DNA vaccines with single-chain Fv fused to fragment C of tetanus toxin induce protective immunity against lymphoma and myeloma

Catherine A. King1, Myfanwy B. Spellerberg1, Delin Zhu1, Jason Rice1, Surinder S. Sahota1, Andrew R. Thompsett1, Terry J. Hamblin1, Jiri Radl1 & Freda K. Stevenson1


Vaccination with idiotypic protein protects against B-cell lymphoma, mainly through anti-idiotypic antibody. For use in patients, DNA vaccines containing single-chain Fv derived from tumor provide a convenient alternative vaccine delivery system. However, single-chain Fv sequence alone induces low anti-idiotypic response and poor protection against lymphoma. Fusion of the gene encoding fragment C of tetanus toxin to single-chain Fv substantially promotes the anti-idiotypic response and induces strong protection against B-cell lymphoma.
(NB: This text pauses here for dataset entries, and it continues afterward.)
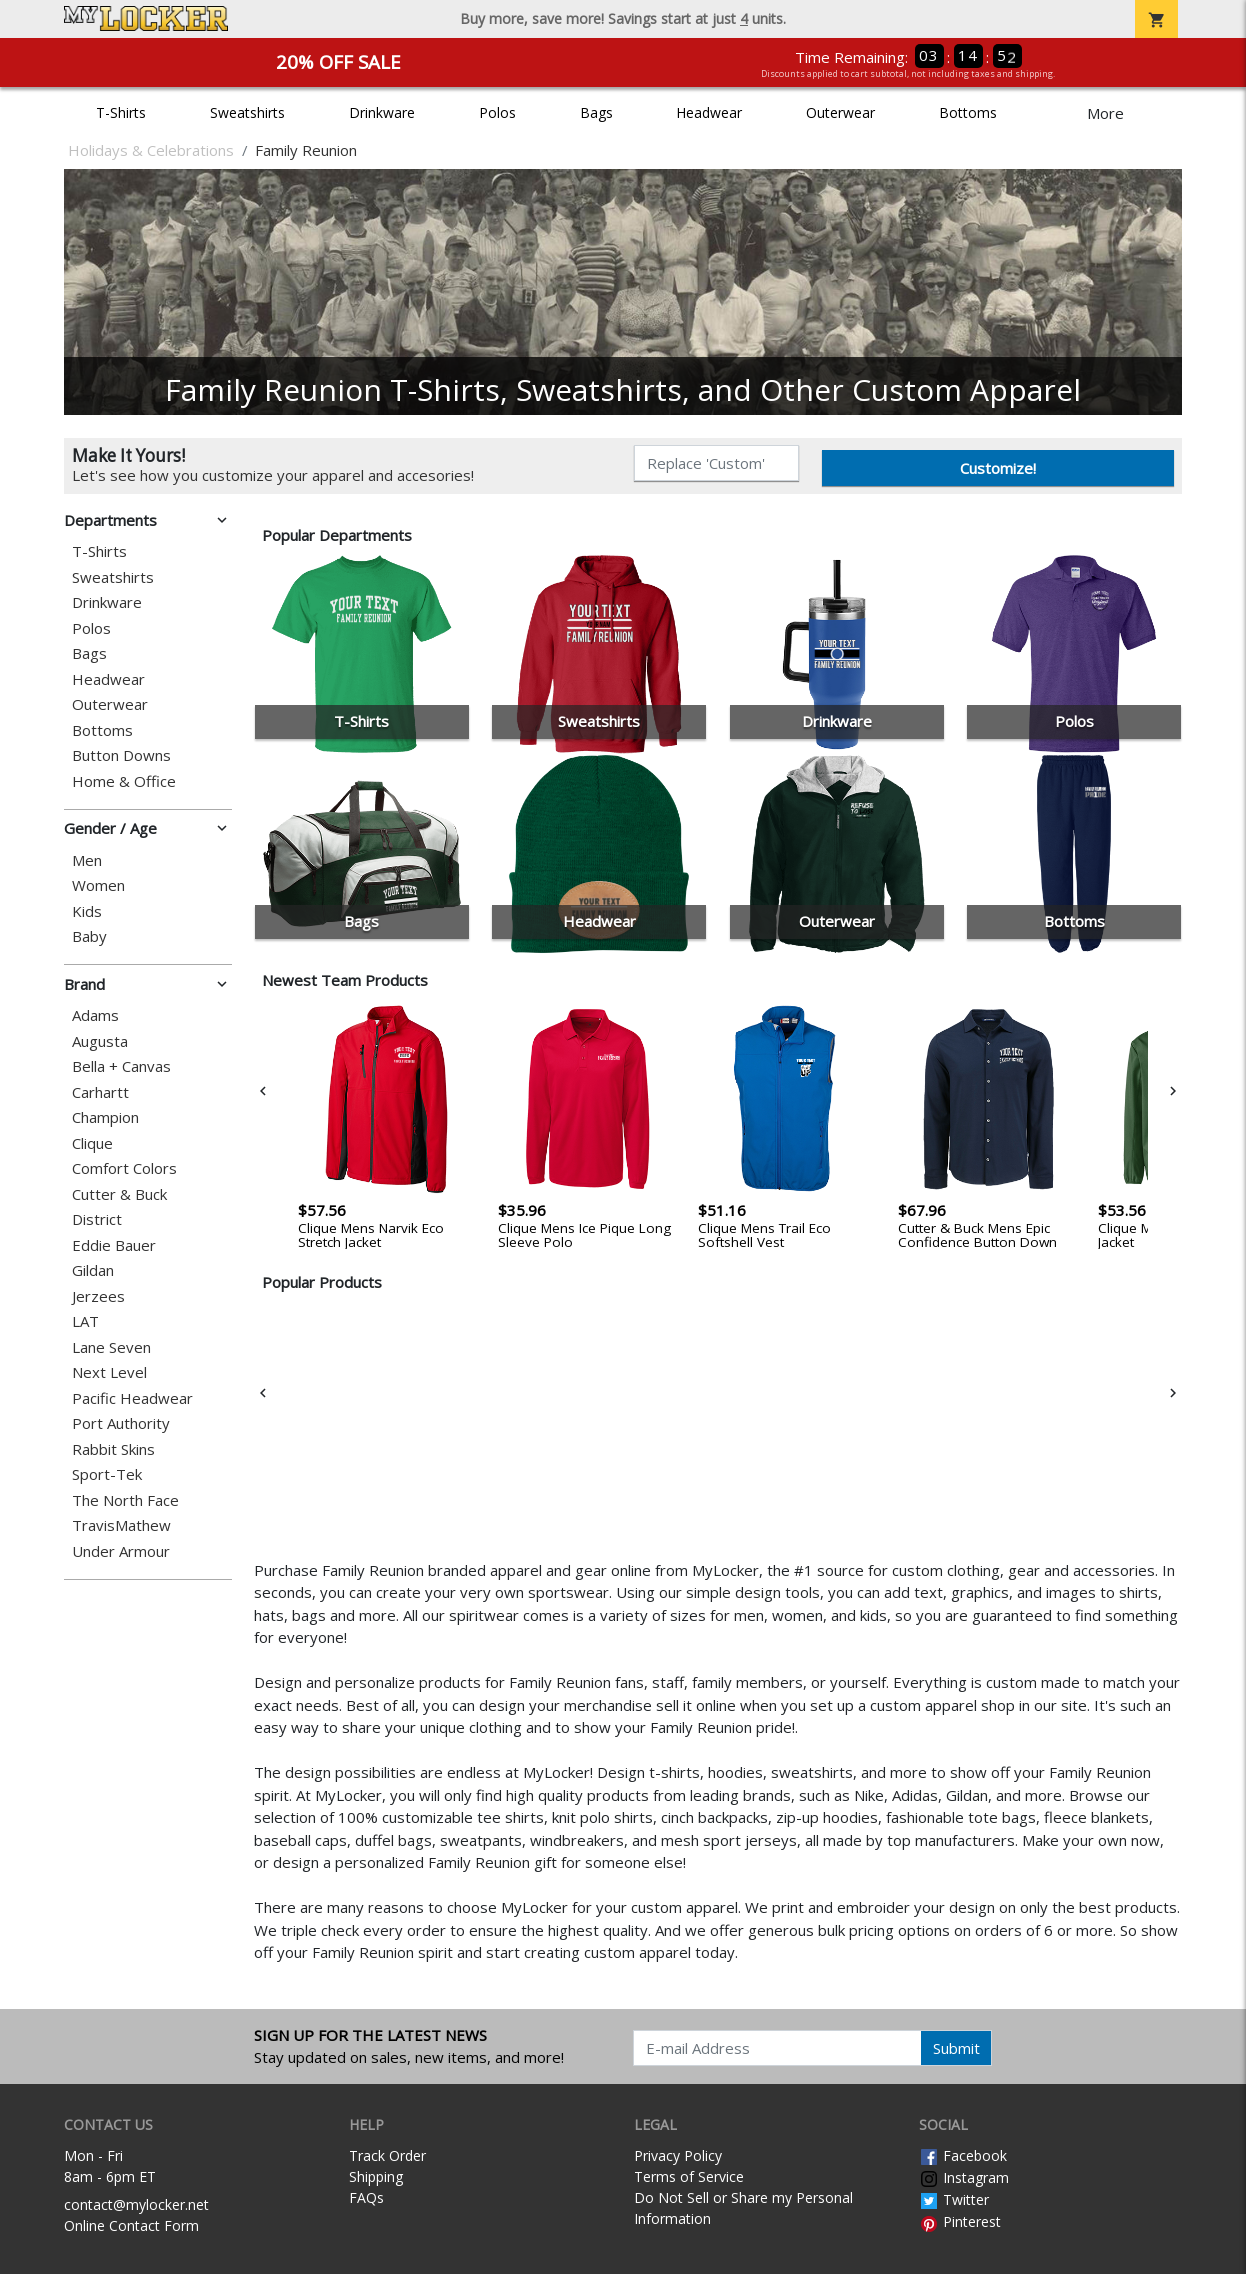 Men (87, 860)
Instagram (964, 2177)
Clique (92, 1143)
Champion (105, 1117)
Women (98, 885)
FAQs (366, 2197)
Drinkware (382, 112)
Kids (87, 911)
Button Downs (121, 755)
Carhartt (100, 1092)
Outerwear (840, 112)
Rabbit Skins (113, 1449)
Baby (89, 936)
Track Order (387, 2155)
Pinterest (960, 2221)
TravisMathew (121, 1525)
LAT (85, 1321)
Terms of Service (689, 2176)
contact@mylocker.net (136, 2204)
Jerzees (98, 1296)
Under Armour (121, 1551)
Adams (95, 1015)
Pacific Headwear (132, 1398)
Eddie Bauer (114, 1245)
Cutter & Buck (119, 1194)
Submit (956, 2048)
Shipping (376, 2176)
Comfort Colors (124, 1168)
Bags (596, 112)
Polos (497, 112)
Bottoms (968, 112)
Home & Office (124, 781)
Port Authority (121, 1423)
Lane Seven (111, 1347)
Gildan (93, 1270)
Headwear (709, 112)
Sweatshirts (247, 112)
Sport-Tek (107, 1474)
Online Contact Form (131, 2225)
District (97, 1219)
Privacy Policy (678, 2155)
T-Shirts (121, 112)
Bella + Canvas (121, 1066)
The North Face (125, 1500)
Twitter (954, 2199)
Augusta (100, 1041)
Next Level (109, 1372)
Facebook (963, 2155) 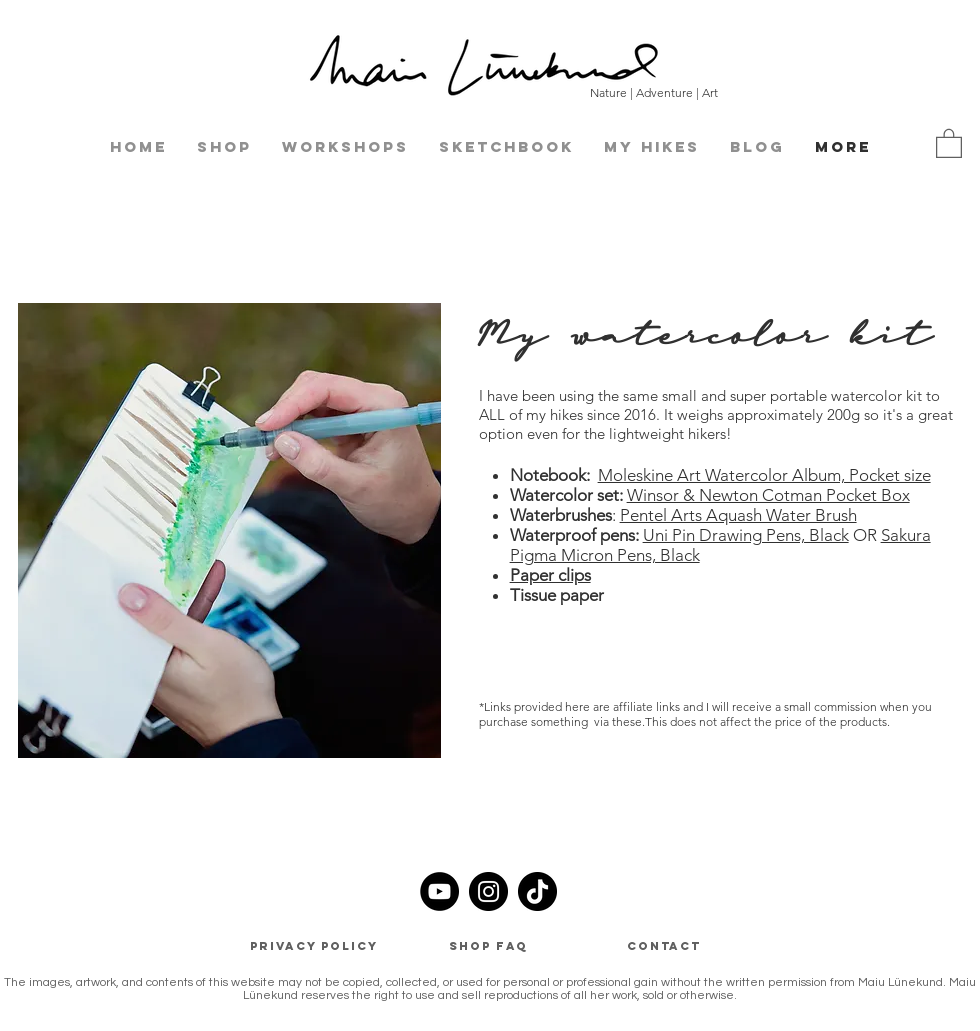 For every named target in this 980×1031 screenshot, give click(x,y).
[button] (949, 142)
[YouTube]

The same fusion design also induces protective immunity against a surface Ig-negative myeloma. These findings indicate that fusion to a pathogen sequence allows a tumor antigen to engage diverse immune mechanisms that suppress growth. This fusion design has the added advantage of overcoming potential tolerance to tumor that may exist in patients.